As the TU put it, “a new law requires sellers to remove any discriminatory restrictive covenants from property deeds before a sale. Such covenants are already unenforceable but remain in certain paperwork as harmful remnants of past segregation policies that contributed to racial ownership gaps, proponents said.”  

This NPR piece from 2021 notes that Racial covenants, a relic of the past, are still on the books across the country. “Although the Supreme Court ruled the covenants unenforceable in 1948 and although the passage of the 1968 Fair Housing Act outlawed them, the hurtful, offensive language still exists — an ugly reminder of the country’s racist past.”

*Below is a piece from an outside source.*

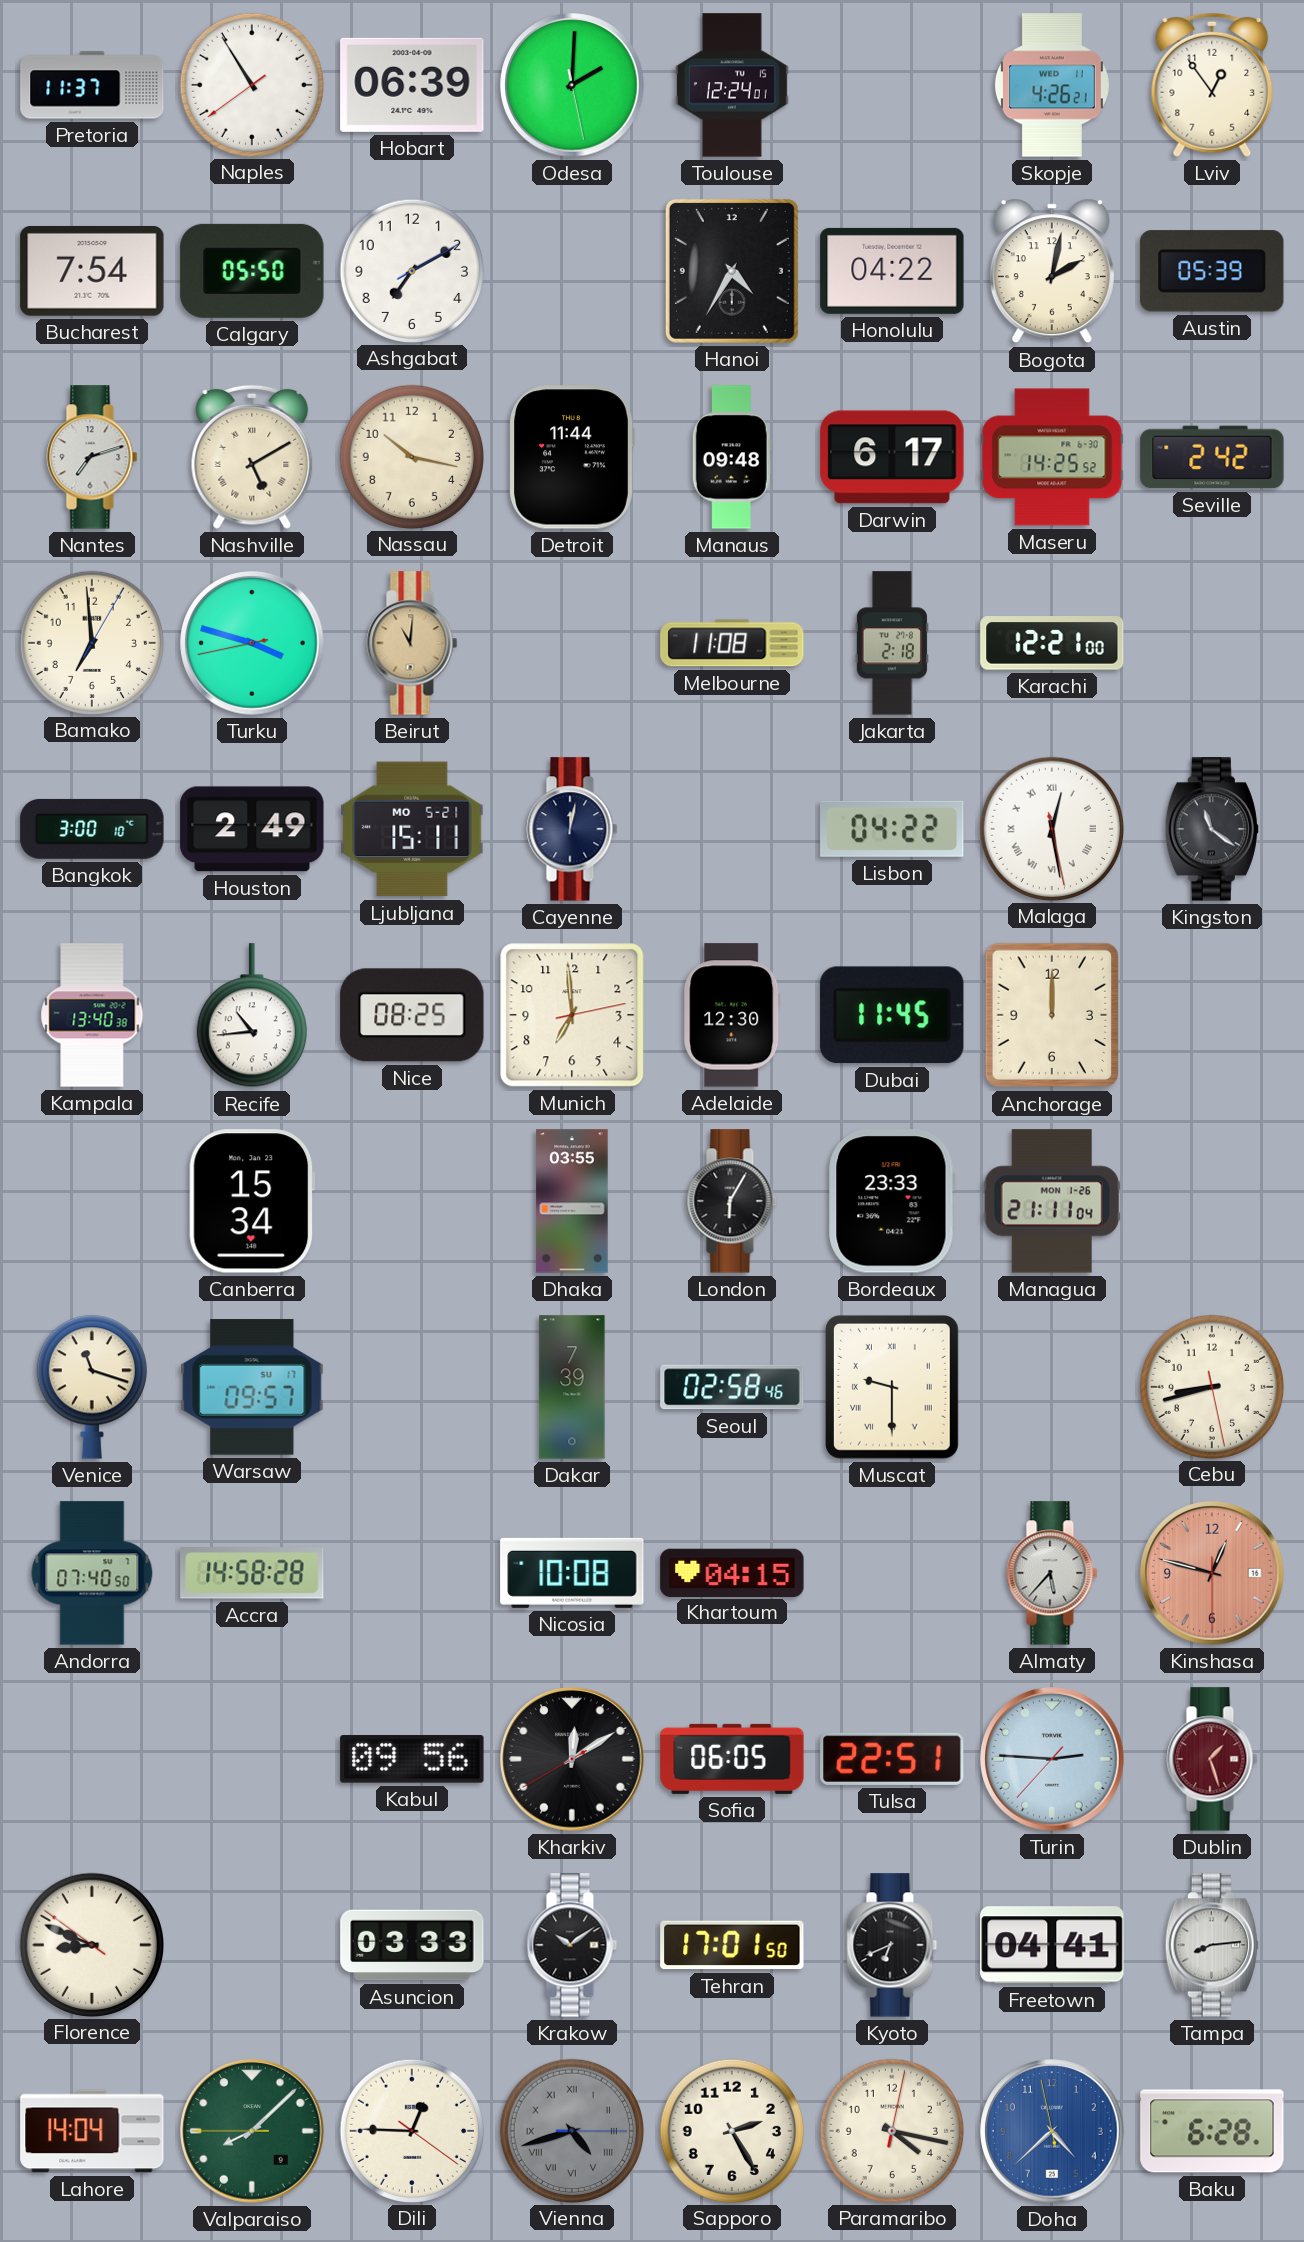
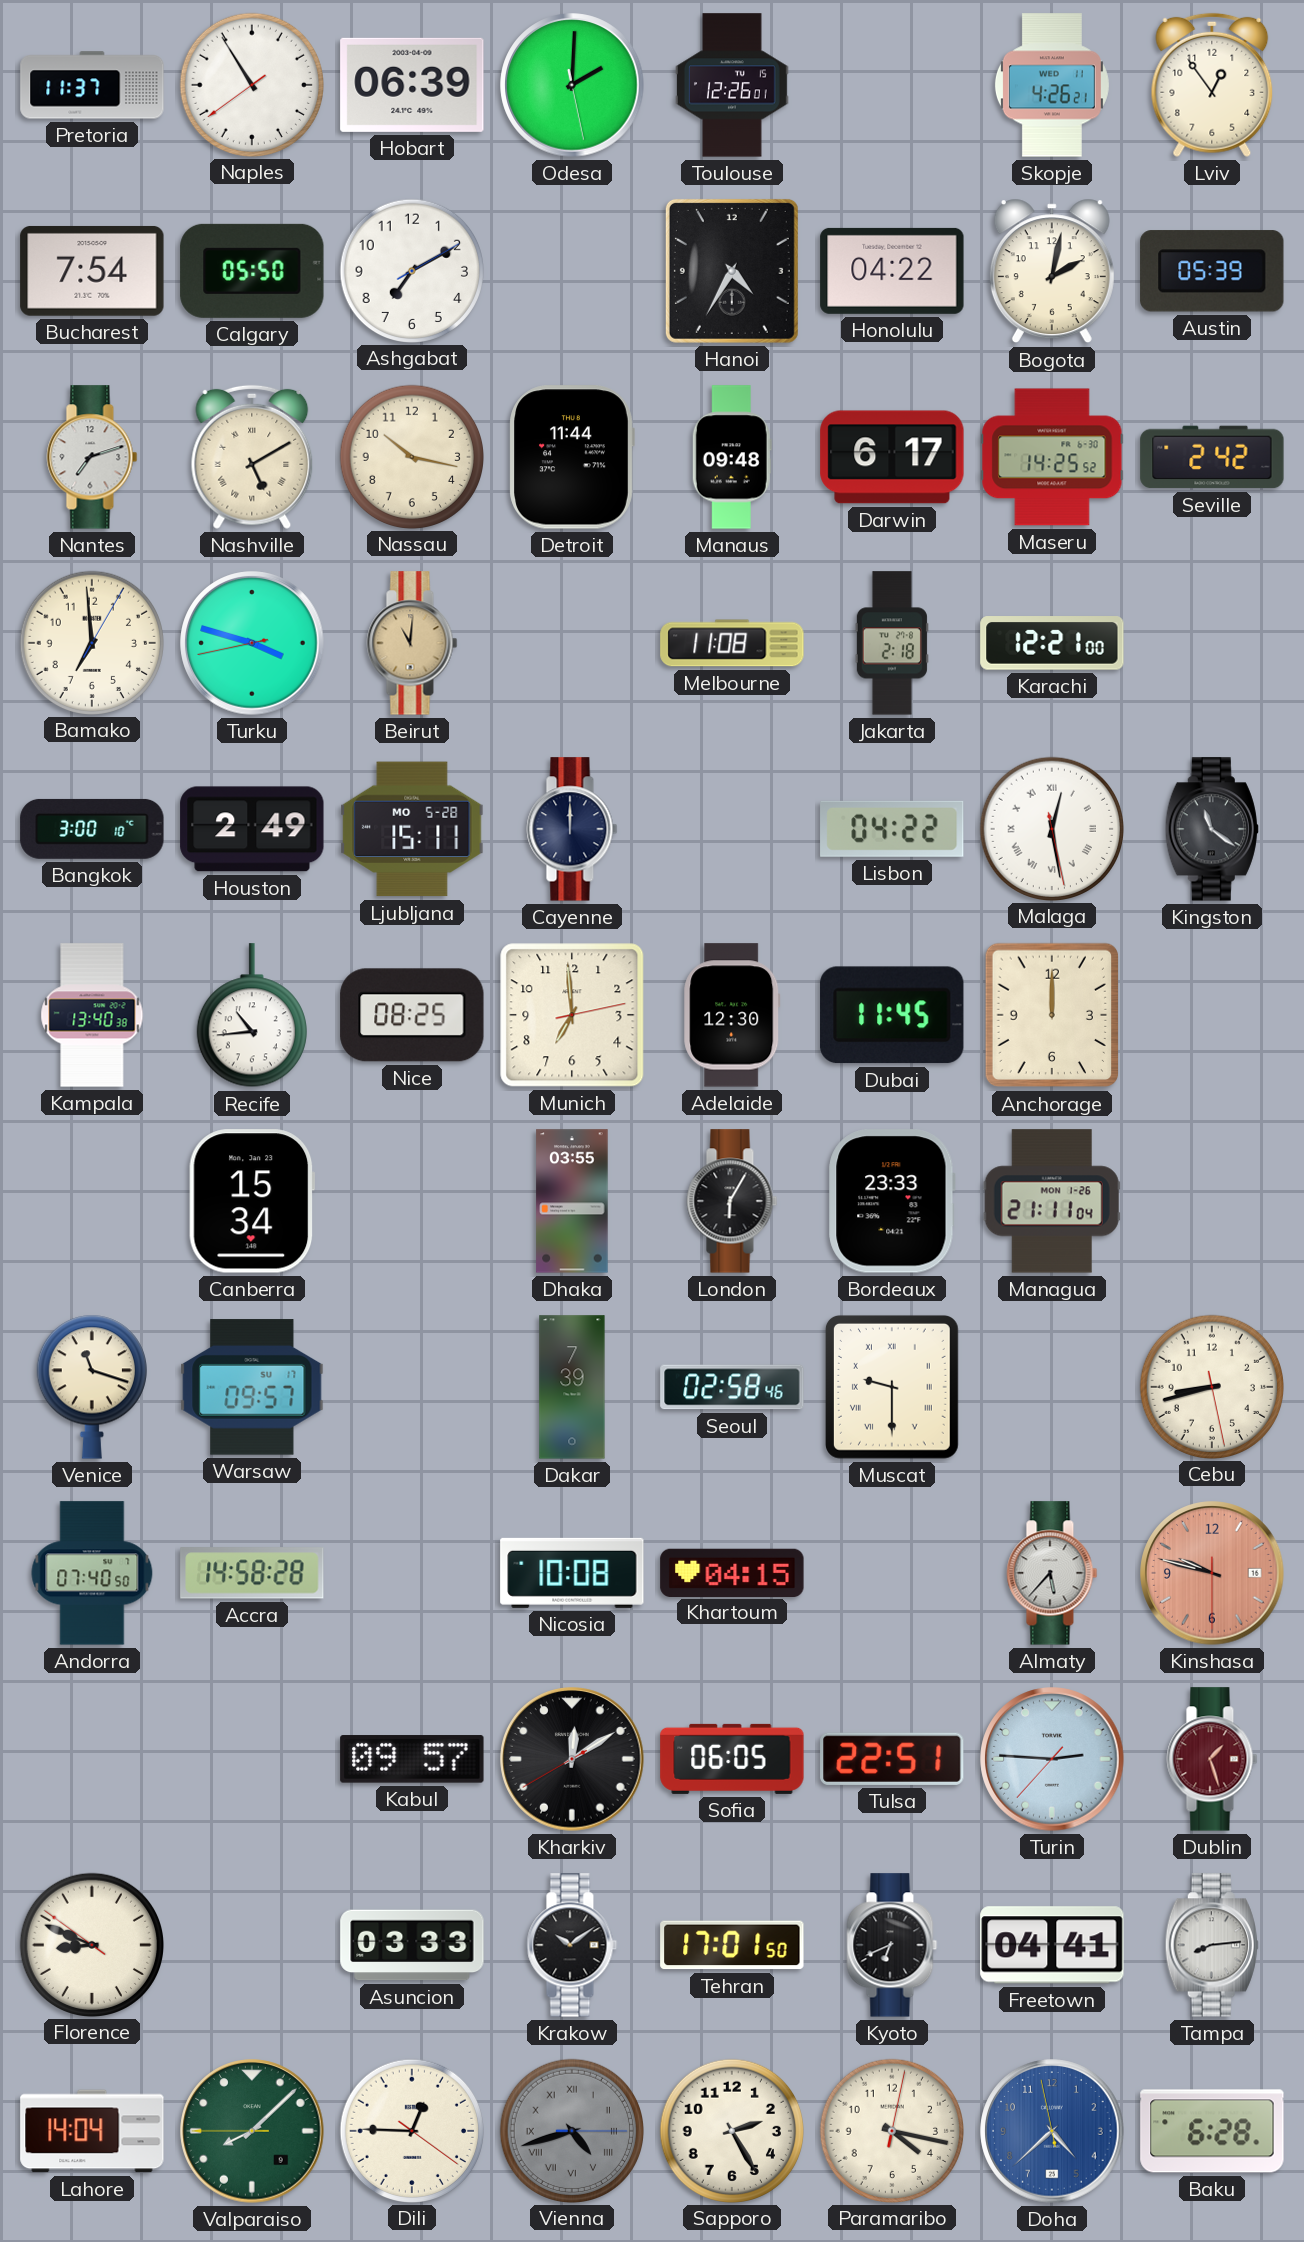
Toulouse: 12:24 -> 12:26
Ljubljana date: MO 5-21 -> MO 5-28
Cayenne: 12:02 -> 12:00
Kinshasa: 12:47 -> 9:47
Kabul: 09:56 -> 09:57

See pieces from Mapping Prejudice, a 2024 news piece from Spokane, and a recent NPR segment from Milwaukee. Also, one can read Racial Covenants and Segregation, Yesterday and Today by Richard R.W. Brooks and Carol M. Rose from 2010, from New York University School of Law.

For instance
Here’s an example from El Cerrito, San Diego, for a house built in 1950-1951, with the restriction placed in 1950.

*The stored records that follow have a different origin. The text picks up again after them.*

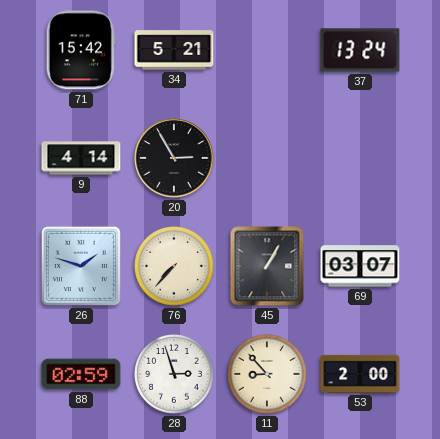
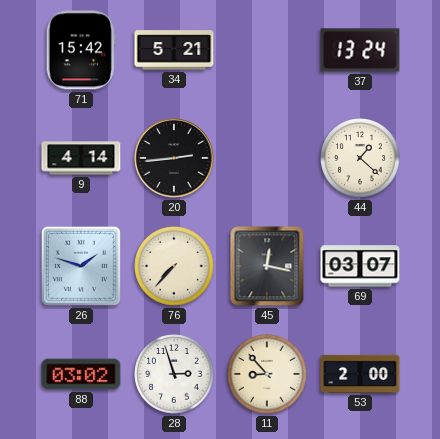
20: 2:55 -> 2:44
44: none -> 1:22
45: 1:05 -> 12:17
88: 02:59 -> 03:02
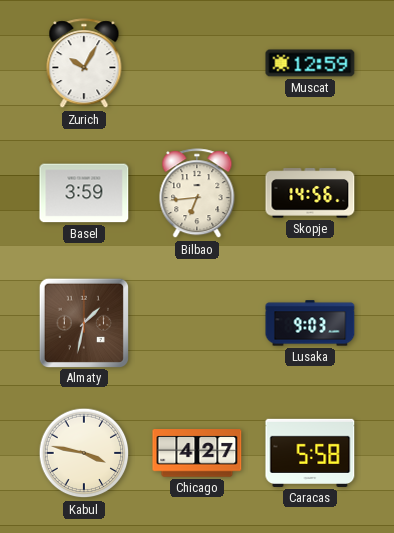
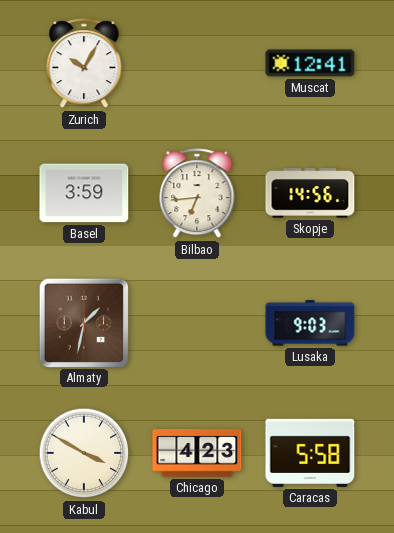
Muscat: 12:59 -> 12:41
Kabul: 3:47 -> 3:50
Chicago: 4:27 -> 4:23
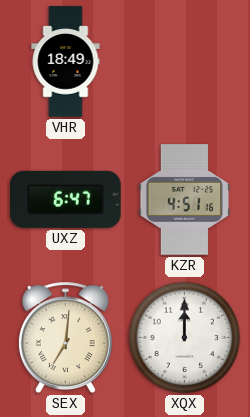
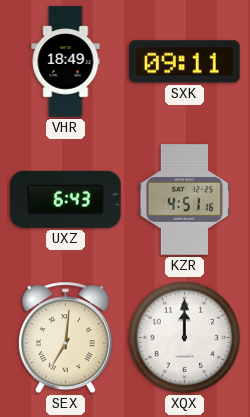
SXK: none -> 09:11
UXZ: 6:47 -> 6:43
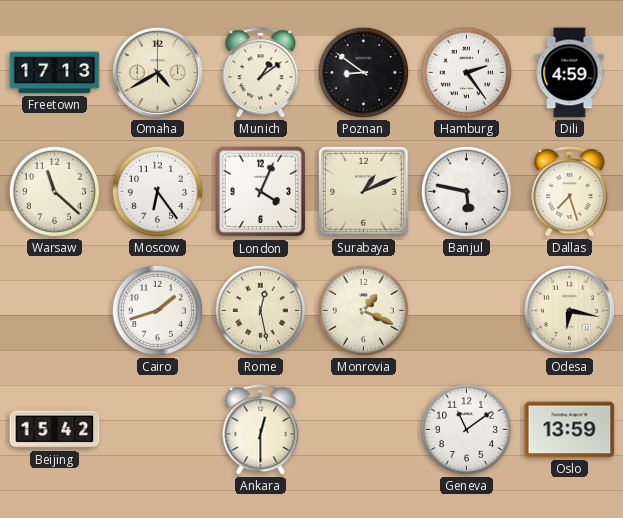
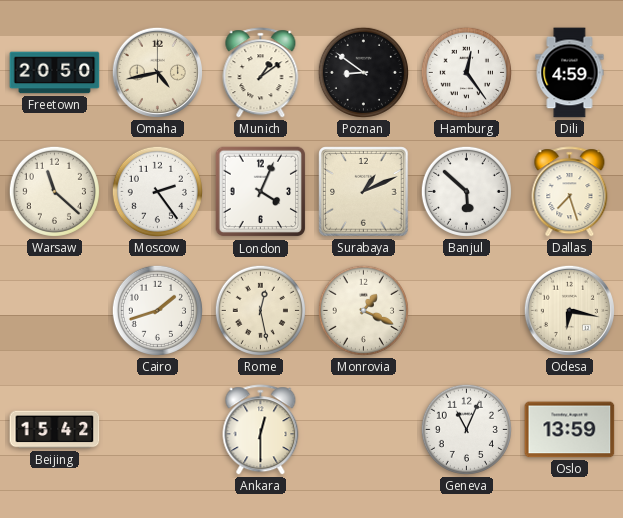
Freetown: 17:13 -> 20:50
Omaha: 4:40 -> 4:43
Hamburg: 2:24 -> 12:24
Moscow: 6:24 -> 2:24
Banjul: 5:47 -> 5:52
Geneva: 11:09 -> 11:04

 “(15) That neither said lots nor portions thereof or interest therein shall ever be leased, sold, devised, conveyed to or inherited or be otherwise acquired by or become property of any person other than of the Caucasian Race.
“(16) That neither said lot nor any portion thereof shall ever be lived upon or occupied by any person other than of the Caucasian strictly in the capacity of servants or employees actually engaged in the service of such occupant, or in the care of said premises for such occupant, such circumstances shall not constitute a violation of this condition.”

The difficulty of removing a covenant on a house-by-house basis varies from state to state.  A 2021 PBS report from San Diego suggests it’s reasonably doable in California.   

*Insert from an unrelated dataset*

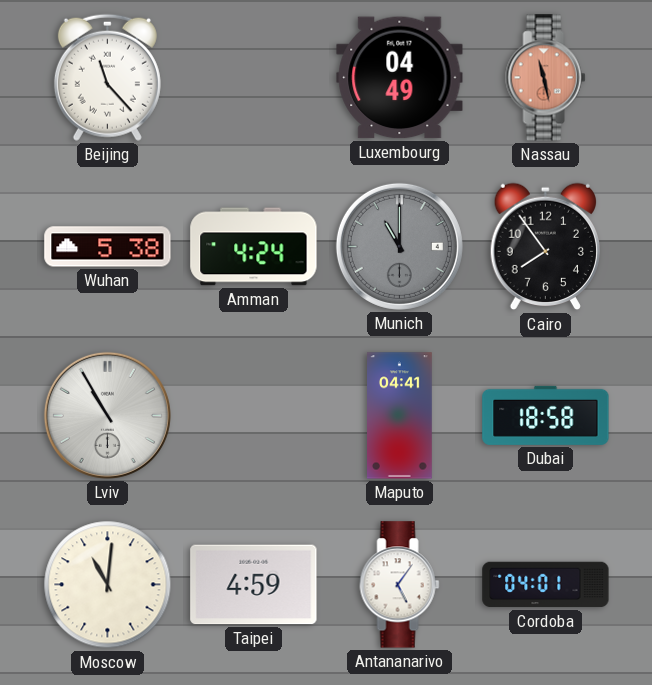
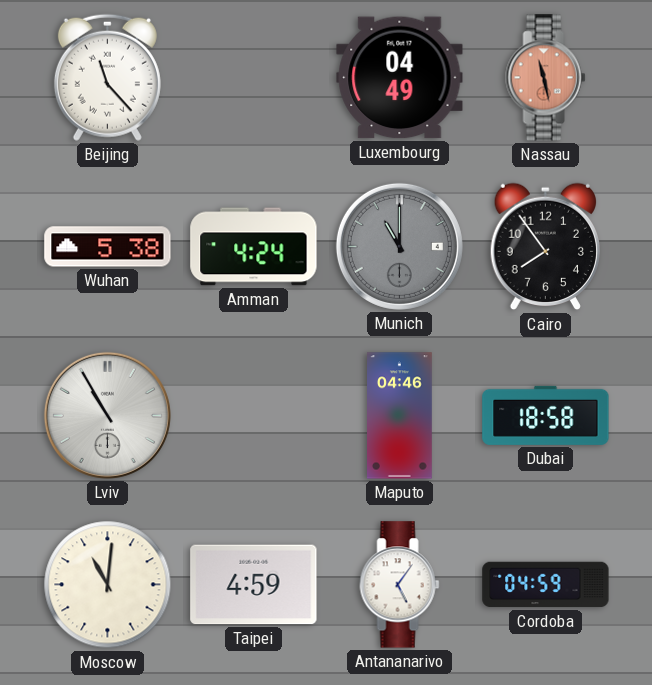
Maputo: 04:41 -> 04:46
Cordoba: 04:01 -> 04:59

Times Union: “Similar actions in Virginia, Florida, and other states helped build momentum in New York [for the legislation]. In December 2020, a group in Monroe County removed racial covenants from the deeds of hundreds of homes in the town of Brighton that prohibited the sale of properties to non-white buyers. The bill previously passed the state Assembly in 2021 and 2023 but stalled in the Senate.”

The topic resonates with me in part because my parents had difficulty even renting in my hometown of Binghamton, NY. My mother was more light-skinned than my father, and landlords feared renting to a “mixed-race” couple. They ended up living in a building at 5 Gaines Street that was owned by my maternal grandmother.